*WHAT THIS TASK INVOLVES:* Pictures in the entries below are excluded; copy only the lines from the one containing "здравоохранения РФ № 82 о" to the one containing "trzeba wydawać mnóstwa", both included.
*** TASK INPUT Section Begins ***
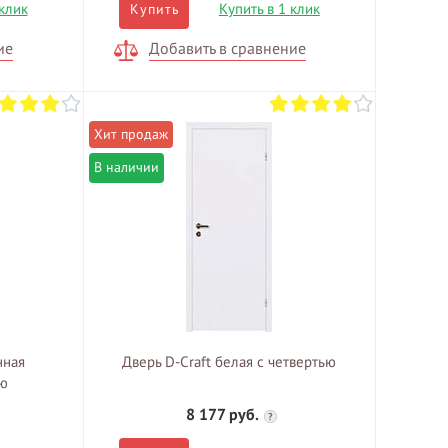
 клик
Купить в 1 клик
Купить
ие
Добавить в сравнение
В наличии
нная
Дверь D-Craft белая с четвертью
ью
8 177 руб.
?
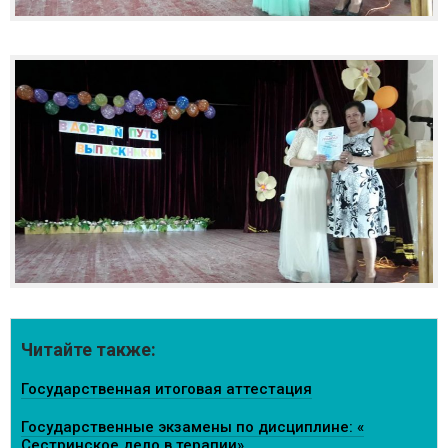
Читайте также:
Государственная итоговая аттестация
Государственные экзамены по дисциплине: «
Сестринское дело в терапии»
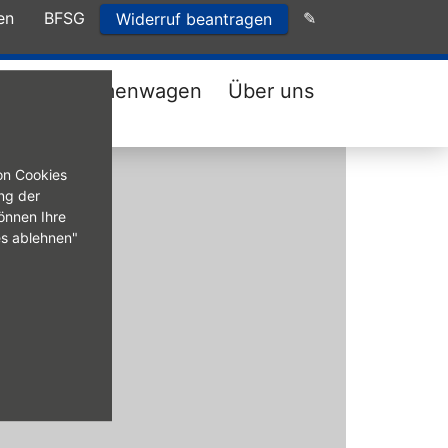
en
BFSG
✎
Widerruf beantragen
ungen
Firmenwagen
Über uns
on Cookies
ng der
önnen Ihre
es ablehnen"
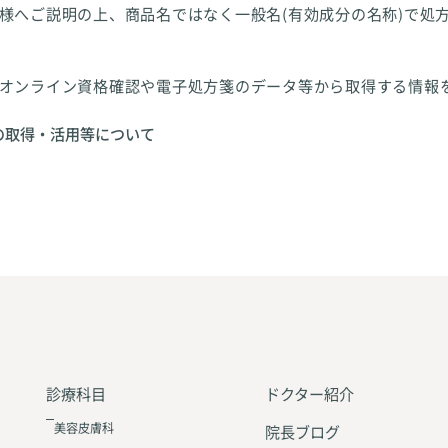
様へご説明の上、商品名ではなく一般名(有効成分の名称)で処
オンライン資格確認や電子処方箋のデータ等から取得する情報
の取得・活用等について
診療科目
ドクター紹介
美容皮膚科
院長ブログ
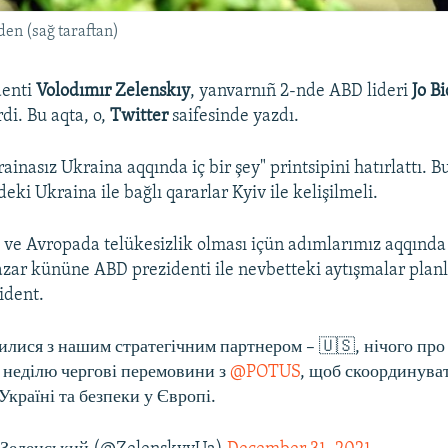
den (sağ taraftan)
denti
Volodımır Zelenskıy
, yanvarnıñ 2-nde ABD lideri
Jo B
rdi. Bu aqta, o,
Twitter
saifesinde yazdı.
ainasız Ukraina aqqında iç bir şey" printsipini hatırlattı. 
eki Ukraina ile bağlı qararlar Kyiv ile kelişilmeli.
 ve Avropada telükesizlik olması içün adımlarımız aqqınd
ar kününe ABD prezidenti ile nevbetteki aytışmalar planla
ident.
илися з нашим стратегічним партнером – 🇺🇸, нічого про 
 неділю чергові перемовини з
@POTUS
, щоб скоординува
Україні та безпеки у Європі.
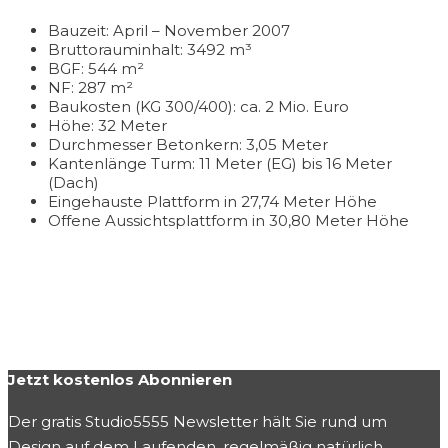
Bauzeit: April – November 2007
Bruttorauminhalt: 3492 m³
BGF: 544 m²
NF: 287 m²
Baukosten (KG 300/400): ca. 2 Mio. Euro
Höhe: 32 Meter
Durchmesser Betonkern: 3,05 Meter
Kantenlänge Turm: 11 Meter (EG) bis 16 Meter
(Dach)
Eingehauste Plattform in 27,74 Meter Höhe
Offene Aussichtsplattform in 30,80 Meter Höhe
Jetzt kostenlos Abonnieren
Der gratis Studio5555 Newsletter hält Sie rund um
Design auf dem Laufenden, regelmäßig natürlich.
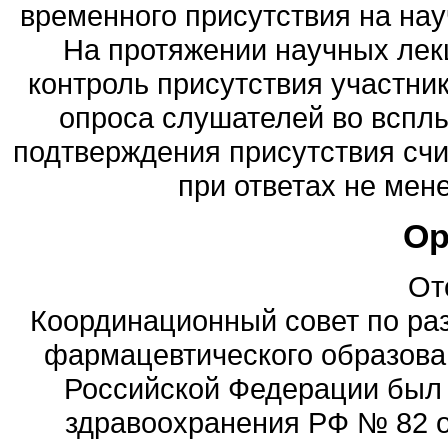
временного присутствия на нау
На протяжении научных лек
контроль присутствия участни
опроса слушателей во всплы
подтверждения присутствия сч
при ответах не мене
Ор
От
Координационный совет по ра
фармацевтического образова
Российской Федерации был
здравоохранения РФ № 82 о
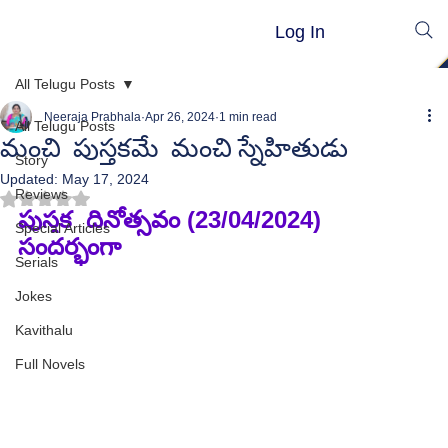
Log In
All Telugu Posts
Neeraja Prabhala
Apr 26, 2024
1 min read
All Telugu Posts
మంచి పుస్తకమే మంచి స్నేహితుడు
Story
Updated:
May 17, 2024
Reviews
Rated NaN out of 5 stars.
పుస్తక  దినోత్సవం (23/04/2024) 
Special Articles
సందర్భంగా
Serials
Jokes
Kavithalu
Full Novels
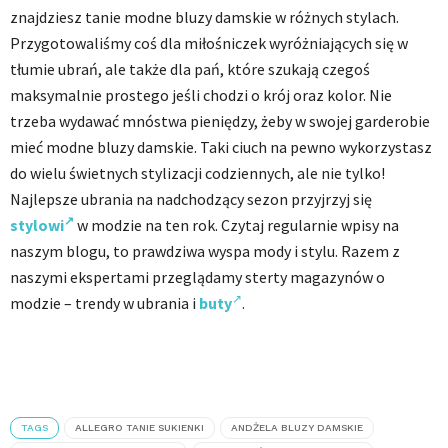
znajdziesz tanie modne bluzy damskie w różnych stylach.
Przygotowaliśmy coś dla miłośniczek wyróżniających się w
tłumie ubrań, ale także dla pań, które szukają czegoś
maksymalnie prostego jeśli chodzi o krój oraz kolor. Nie
trzeba wydawać mnóstwa pieniędzy, żeby w swojej garderobie
mieć modne bluzy damskie. Taki ciuch na pewno wykorzystasz
do wielu świetnych stylizacji codziennych, ale nie tylko!
Najlepsze ubrania na nadchodzący sezon przyjrzyj się
stylowi
w modzie na ten rok. Czytaj regularnie wpisy na
naszym blogu, to prawdziwa wyspa mody i stylu. Razem z
naszymi ekspertami przeglądamy sterty magazynów o
modzie – trendy w ubrania i
buty
.
TAGS
ALLEGRO TANIE SUKIENKI
ANDŻELA BLUZY DAMSKIE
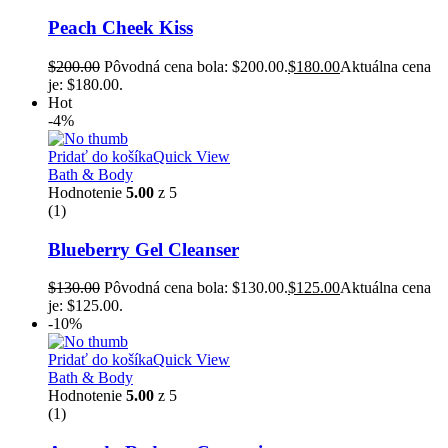
Peach Cheek Kiss
$
200.00
Pôvodná cena bola: $200.00.
$
180.00
Aktuálna cena
je: $180.00.
Hot
-4%
Pridať do košíka
Quick View
Bath & Body
Hodnotenie
5.00
z 5
(1)
Blueberry Gel Cleanser
$
130.00
Pôvodná cena bola: $130.00.
$
125.00
Aktuálna cena
je: $125.00.
-10%
Pridať do košíka
Quick View
Bath & Body
Hodnotenie
5.00
z 5
(1)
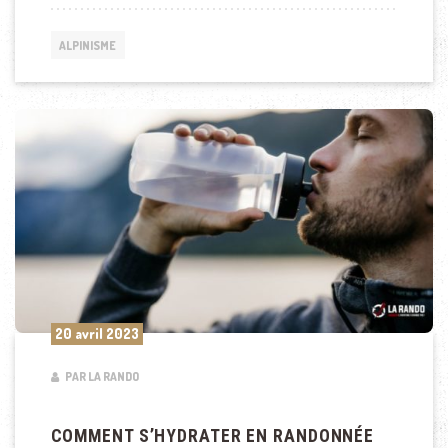
ALPINISME
20 avril 2023
PAR LA RANDO
COMMENT S’HYDRATER EN RANDONNÉE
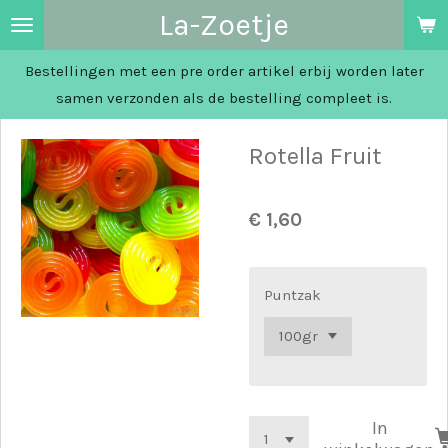
La-Zoetje
Ga
direct
Bestellingen met een pre order artikel erbij worden later
naar
samen verzonden als de bestelling compleet is.
de
hoofdinhoud
Rotella Fruit
€ 1,60
Puntzak
In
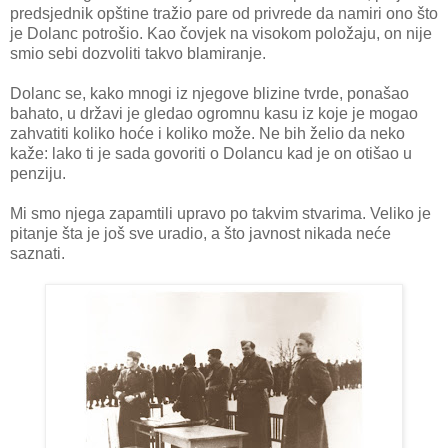
predsjednik opštine tražio pare od privrede da namiri ono što
je Dolanc potrošio. Kao čovjek na visokom položaju, on nije
smio sebi dozvoliti takvo blamiranje.
Dolanc se, kako mnogi iz njegove blizine tvrde, ponašao
bahato, u državi je gledao ogromnu kasu iz koje je mogao
zahvatiti koliko hoće i koliko može. Ne bih želio da neko
kaže: lako ti je sada govoriti o Dolancu kad je on otišao u
penziju.
Mi smo njega zapamtili upravo po takvim stvarima. Veliko je
pitanje šta je još sve uradio, a što javnost nikada neće
saznati.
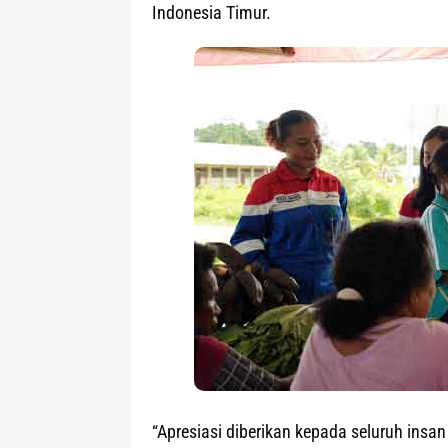
Indonesia Timur.
“Apresiasi diberikan kepada seluruh insan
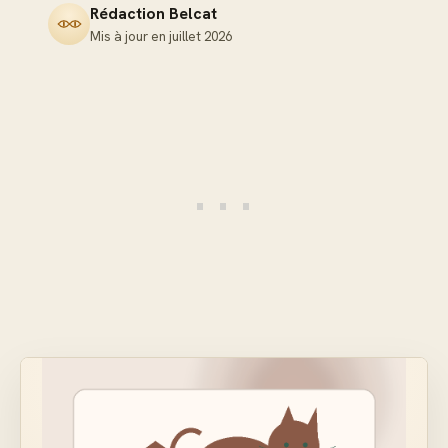
Rédaction Belcat
Mis à jour en
juillet 2026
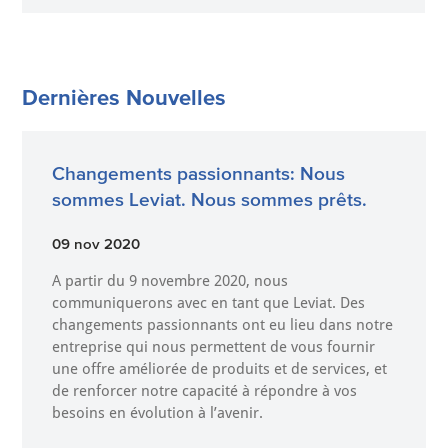
Dernières Nouvelles
Changements passionnants: Nous
sommes Leviat. Nous sommes prêts.
09 nov 2020
A partir du 9 novembre 2020, nous
communiquerons avec en tant que Leviat. Des
changements passionnants ont eu lieu dans notre
entreprise qui nous permettent de vous fournir
une offre améliorée de produits et de services, et
de renforcer notre capacité à répondre à vos
besoins en évolution à l’avenir.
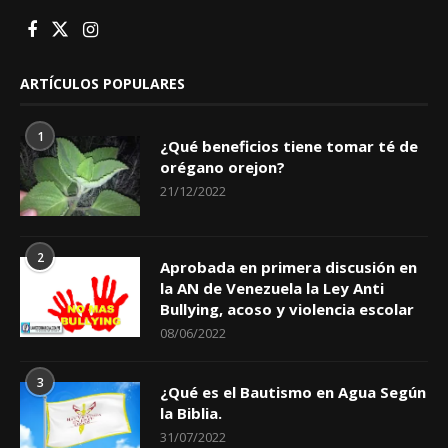
ARTÍCULOS POPULARES
1
¿Qué beneficios tiene tomar té de
orégano orejon?
21/12/2022
2
Aprobada en primera discusión en
la AN de Venezuela la Ley Anti
Bullying, acoso y violencia escolar
08/06/2022
3
¿Qué es el Bautismo en Agua Según
la Biblia.
31/07/2022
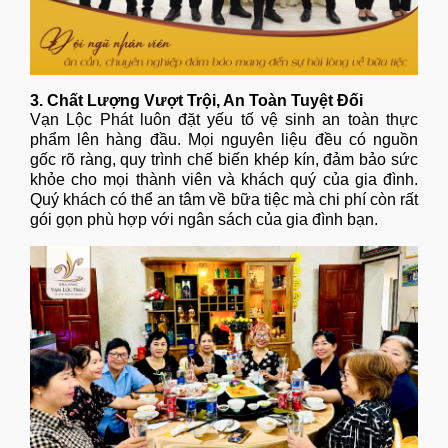
3. Chất Lượng Vượt Trội, An Toàn Tuyệt Đối
Vạn Lộc Phát luôn đặt yếu tố vệ sinh an toàn thực
phẩm lên hàng đầu. Mọi nguyên liệu đều có nguồn
gốc rõ ràng, quy trình chế biến khép kín, đảm bảo sức
khỏe cho mọi thành viên và khách quý của gia đình.
Quý khách có thể an tâm về bữa tiệc mà chi phí còn rất
gói gọn phù hợp với ngân sách của gia đình bạn.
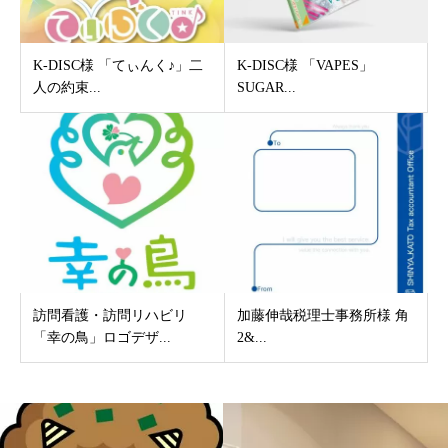
K-DISC様 「てぃんく♪」二
K-DISC様 「VAPES」
人の約束...
SUGAR...
訪問看護・訪問リハビリ
加藤伸哉税理士事務所様 角
「幸の鳥」ロゴデザ...
2&...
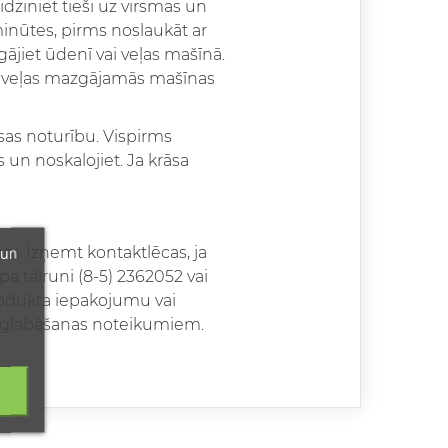
ziniet tieši uz virsmas un
minūtes, pirms noslaukāt ar
ājiet ūdenī vai veļas mašīnā.
 ml veļas mazgājamās mašīnas
as noturību. Vispirms
s un noskalojiet. Ja krāsa
 un
eni. Izņemt kontaktlēcas, ja
a tālruni (8-5) 2362052 vai
produkta iepakojumu vai
apglabāšanas noteikumiem.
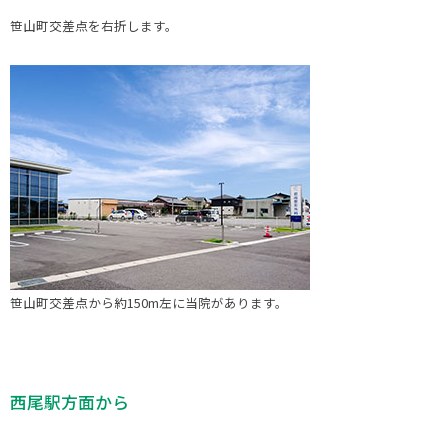
笹山町交差点を右折します。
笹山町交差点から約150m左に当院があります。
西尾駅方面から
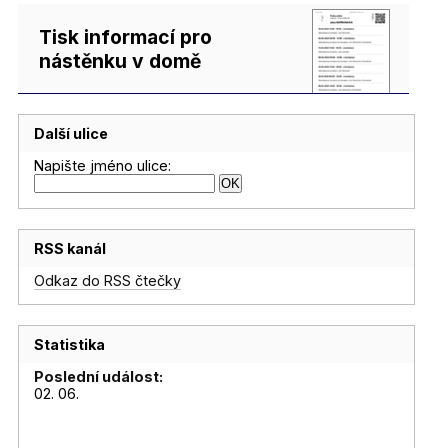
Tisk informací pro
nástěnku v domě
Další ulice
Napište jméno ulice:
RSS kanál
Odkaz do RSS čtečky
Statistika
Poslední událost:
02. 06.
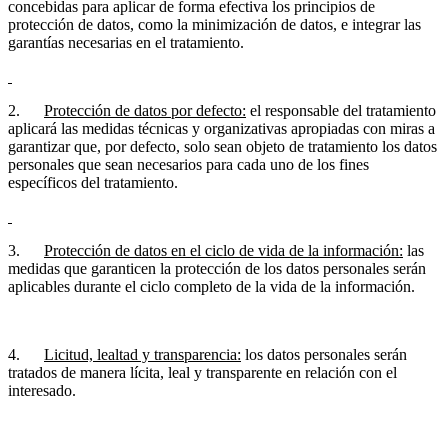
concebidas para aplicar de forma efectiva los principios de
protección de datos, como la minimización de datos, e integrar las
garantías necesarias en el tratamiento.
2.
Protección de datos por defecto:
el responsable del tratamiento
aplicará las medidas técnicas y organizativas apropiadas con miras a
garantizar que, por defecto, solo sean objeto de tratamiento los datos
personales que sean necesarios para cada uno de los fines
específicos del tratamiento.
3.
Protección de datos en el ciclo de vida de la información:
las
medidas que garanticen la protección de los datos personales serán
aplicables durante el ciclo completo de la vida de la información.
4.
Licitud, lealtad y transparencia:
los datos personales serán
tratados de manera lícita, leal y transparente en relación con el
interesado.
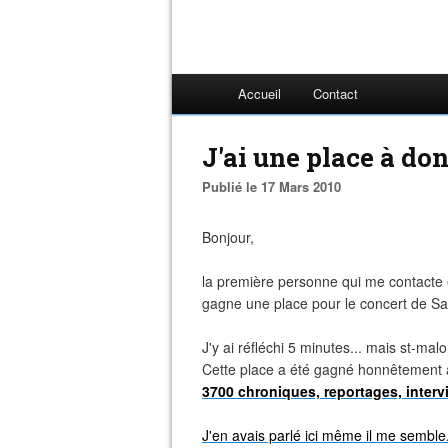
Accueil
Contact
J'ai une place à d
Publié le 17 Mars 2010
Bonjour,
la première personne qui me contacte 
gagne une place pour le concert de Sa
J'y ai réfléchi 5 minutes... mais st-mal
Cette place a été gagné honnêtement 
3700
chroniques, reportages, intervi
J'en avais parlé ici même il me semble.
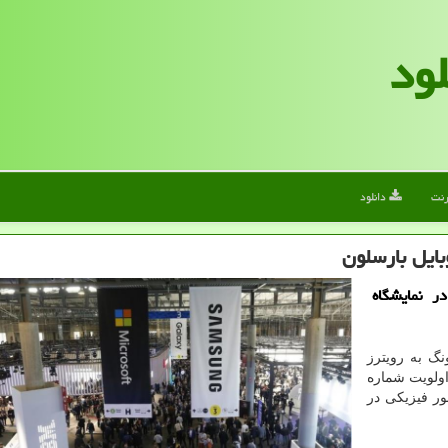
لود
رنت
دانلود
ایل بارسلون
ر نمایشگاه
گ به رویترز
اولویت شماره
ر فیزیکی در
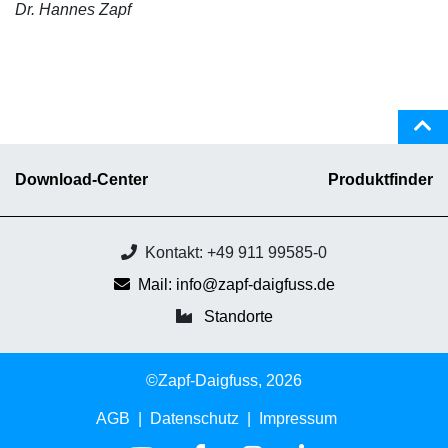
Dr. Hannes Zapf
Download-Center
Produktfinder
Kontakt: +49 911 99585-0
Mail: info@zapf-daigfuss.de
Standorte
©Zapf-Daigfuss, 2026
AGB
Datenschutz
Impressum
*** TASK INPUT Section Ends ***
*RESULT:*
здравоохранения РФ № 82 о
Log In
All Telugu Posts
Neeraja Prabhala
Apr 26, 2024
1 min read
All Telugu Posts
మంచి పుస్తకమే మంచి స్నేహితుడు
Story
Updated:
May 17, 2024
Reviews
Rated NaN out of 5 stars.
పుస్తక  దినోత్సవం (23/04/2024) 
Special Articles
సందర్భంగా
Serials
Jokes
Kavithalu
Full Novels
znajdziesz tanie modne bluzy damskie w różnych stylach.
Przygotowaliśmy coś dla miłośniczek wyróżniających się w
tłumie ubrań, ale także dla pań, które szukają czegoś
maksymalnie prostego jeśli chodzi o krój oraz kolor. Nie
trzeba wydawać mnóstwa pieniędzy, żeby w swojej garderobie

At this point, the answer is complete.